The CAAD7's thin tubes worried me at first but it seems to be really strong, and overall gave a feeling of confidence especially whilst hill climbing with high cadence...

This beauty is in nice condition for an 11 year old bike and hasn't been thrashed so there is plenty of meat left on the plate.

Anyone who knows anything about this supermodel, good, bad or ugly , please post and let me have it. I want to get the most out of this tour bike and look forward to putting some serious miles under her....

Thanks in Advance!

Glenn (a.k.a Maiden USA)


----------



## Maiden USA (Feb 24, 2014)

P.S. Did they all come from the factory with 105 brakes/shifters ,an Ultegra front and DuraAce rear derailleur?


----------



## bikerjulio (Jan 19, 2010)

I suspect some parts changes over the years. The catalog shows all 105 except the crank and RD which were Ultegra. So, either they were changed later, or the factory had run out that day and made a substitution.

Try 25mm tires.

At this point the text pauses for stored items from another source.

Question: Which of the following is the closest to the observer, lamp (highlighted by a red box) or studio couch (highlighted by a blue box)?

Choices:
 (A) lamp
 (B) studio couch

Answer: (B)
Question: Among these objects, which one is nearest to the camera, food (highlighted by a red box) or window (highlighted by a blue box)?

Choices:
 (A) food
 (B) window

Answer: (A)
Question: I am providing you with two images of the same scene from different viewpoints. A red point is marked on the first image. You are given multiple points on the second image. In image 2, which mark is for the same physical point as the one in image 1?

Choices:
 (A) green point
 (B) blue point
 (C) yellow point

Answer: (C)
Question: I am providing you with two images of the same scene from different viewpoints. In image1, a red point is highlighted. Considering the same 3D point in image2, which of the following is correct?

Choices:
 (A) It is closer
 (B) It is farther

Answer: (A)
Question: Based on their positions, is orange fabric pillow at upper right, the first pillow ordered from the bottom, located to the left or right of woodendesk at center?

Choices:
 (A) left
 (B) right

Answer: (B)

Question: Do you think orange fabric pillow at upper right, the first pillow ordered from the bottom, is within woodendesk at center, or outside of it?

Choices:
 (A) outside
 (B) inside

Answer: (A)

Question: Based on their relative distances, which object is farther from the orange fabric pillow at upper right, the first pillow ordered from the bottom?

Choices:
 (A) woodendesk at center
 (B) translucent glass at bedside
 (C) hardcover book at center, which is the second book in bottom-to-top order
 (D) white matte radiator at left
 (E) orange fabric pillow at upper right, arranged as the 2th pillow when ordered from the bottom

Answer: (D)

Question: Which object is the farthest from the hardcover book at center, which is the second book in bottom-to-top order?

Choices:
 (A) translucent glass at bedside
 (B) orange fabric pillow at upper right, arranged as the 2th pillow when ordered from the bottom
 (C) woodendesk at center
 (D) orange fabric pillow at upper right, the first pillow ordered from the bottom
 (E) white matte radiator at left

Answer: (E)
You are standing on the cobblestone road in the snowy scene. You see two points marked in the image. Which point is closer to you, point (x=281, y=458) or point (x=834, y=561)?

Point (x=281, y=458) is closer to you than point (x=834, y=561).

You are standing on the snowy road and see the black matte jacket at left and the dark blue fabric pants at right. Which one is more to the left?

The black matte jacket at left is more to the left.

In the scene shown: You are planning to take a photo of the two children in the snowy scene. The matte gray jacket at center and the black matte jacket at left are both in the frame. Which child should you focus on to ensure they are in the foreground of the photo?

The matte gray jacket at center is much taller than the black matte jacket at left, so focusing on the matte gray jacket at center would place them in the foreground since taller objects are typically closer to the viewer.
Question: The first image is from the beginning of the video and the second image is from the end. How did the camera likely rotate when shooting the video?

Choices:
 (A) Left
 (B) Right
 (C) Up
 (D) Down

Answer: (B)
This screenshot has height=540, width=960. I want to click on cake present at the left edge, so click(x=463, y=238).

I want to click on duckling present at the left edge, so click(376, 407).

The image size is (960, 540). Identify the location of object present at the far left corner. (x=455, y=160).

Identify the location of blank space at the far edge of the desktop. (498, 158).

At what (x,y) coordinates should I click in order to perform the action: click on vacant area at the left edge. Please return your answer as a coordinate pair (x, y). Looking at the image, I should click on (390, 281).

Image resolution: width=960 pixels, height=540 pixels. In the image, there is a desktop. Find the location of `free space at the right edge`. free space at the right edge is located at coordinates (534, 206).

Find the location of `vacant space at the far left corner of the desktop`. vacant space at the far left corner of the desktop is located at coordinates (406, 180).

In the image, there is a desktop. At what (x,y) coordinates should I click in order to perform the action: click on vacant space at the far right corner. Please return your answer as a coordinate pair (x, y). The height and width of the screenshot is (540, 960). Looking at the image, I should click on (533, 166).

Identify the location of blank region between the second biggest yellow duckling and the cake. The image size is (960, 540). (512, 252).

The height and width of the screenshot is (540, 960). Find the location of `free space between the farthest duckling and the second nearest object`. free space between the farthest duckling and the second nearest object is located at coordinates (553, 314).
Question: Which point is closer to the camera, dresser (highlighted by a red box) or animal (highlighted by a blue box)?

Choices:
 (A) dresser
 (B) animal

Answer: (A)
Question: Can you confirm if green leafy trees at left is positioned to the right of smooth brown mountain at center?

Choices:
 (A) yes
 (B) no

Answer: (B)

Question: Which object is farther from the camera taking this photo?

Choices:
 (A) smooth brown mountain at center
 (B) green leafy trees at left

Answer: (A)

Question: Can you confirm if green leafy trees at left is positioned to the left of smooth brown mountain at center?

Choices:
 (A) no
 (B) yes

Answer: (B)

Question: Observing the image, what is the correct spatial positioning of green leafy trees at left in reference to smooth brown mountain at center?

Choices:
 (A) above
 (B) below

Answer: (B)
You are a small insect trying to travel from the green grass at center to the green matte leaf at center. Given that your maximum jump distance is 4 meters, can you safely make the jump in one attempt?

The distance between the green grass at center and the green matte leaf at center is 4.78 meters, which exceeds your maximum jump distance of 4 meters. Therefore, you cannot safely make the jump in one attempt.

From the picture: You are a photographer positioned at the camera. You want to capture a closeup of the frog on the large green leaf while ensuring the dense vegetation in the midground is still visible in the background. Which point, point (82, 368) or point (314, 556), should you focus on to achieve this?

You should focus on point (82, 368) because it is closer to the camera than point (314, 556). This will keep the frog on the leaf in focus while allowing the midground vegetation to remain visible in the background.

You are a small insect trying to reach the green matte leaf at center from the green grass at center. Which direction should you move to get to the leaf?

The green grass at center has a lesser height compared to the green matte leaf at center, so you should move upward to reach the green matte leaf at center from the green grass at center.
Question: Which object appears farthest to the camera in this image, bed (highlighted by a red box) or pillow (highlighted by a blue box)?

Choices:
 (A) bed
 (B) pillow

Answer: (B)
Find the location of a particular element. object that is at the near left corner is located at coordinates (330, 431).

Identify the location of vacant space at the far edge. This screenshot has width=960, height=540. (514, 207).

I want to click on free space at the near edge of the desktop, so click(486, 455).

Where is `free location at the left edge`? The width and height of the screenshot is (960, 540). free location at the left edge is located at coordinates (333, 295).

Or better still wheels with wider rims like an Archetype together with 25mm tires.


----------



## Maiden USA (Feb 24, 2014)

*Excellent Substitution...*



bikerjulio said:


> I suspect some parts changes over the years. The catalog shows all 105 except the crank and RD which were Ultegra. So, either they were changed later, or the factory had run out that day and made a substitution.
> 
> Try 25mm tires. Or better still wheels with wider rims like an Archetype together with 25mm tires.


Thanks for the info bikerjulio - I am happy with the substitution, ie. DuraAce for Ultegra...

Overall, this bike's groupset progresses from 105 at the front to Ultegra in the middle and DuraAce at the rear, and felt the need to ask what the correct factory running gear was so I could tell whether all of the parts were OEM or retro-fitted.

Very Interesting. It all seems to run smoothly and all in all I cannot fault the Shimano's shifting and braking ability.

Coming from a former Campag Record Rider, that is saying something!

Thanks again.

Maiden USA


----------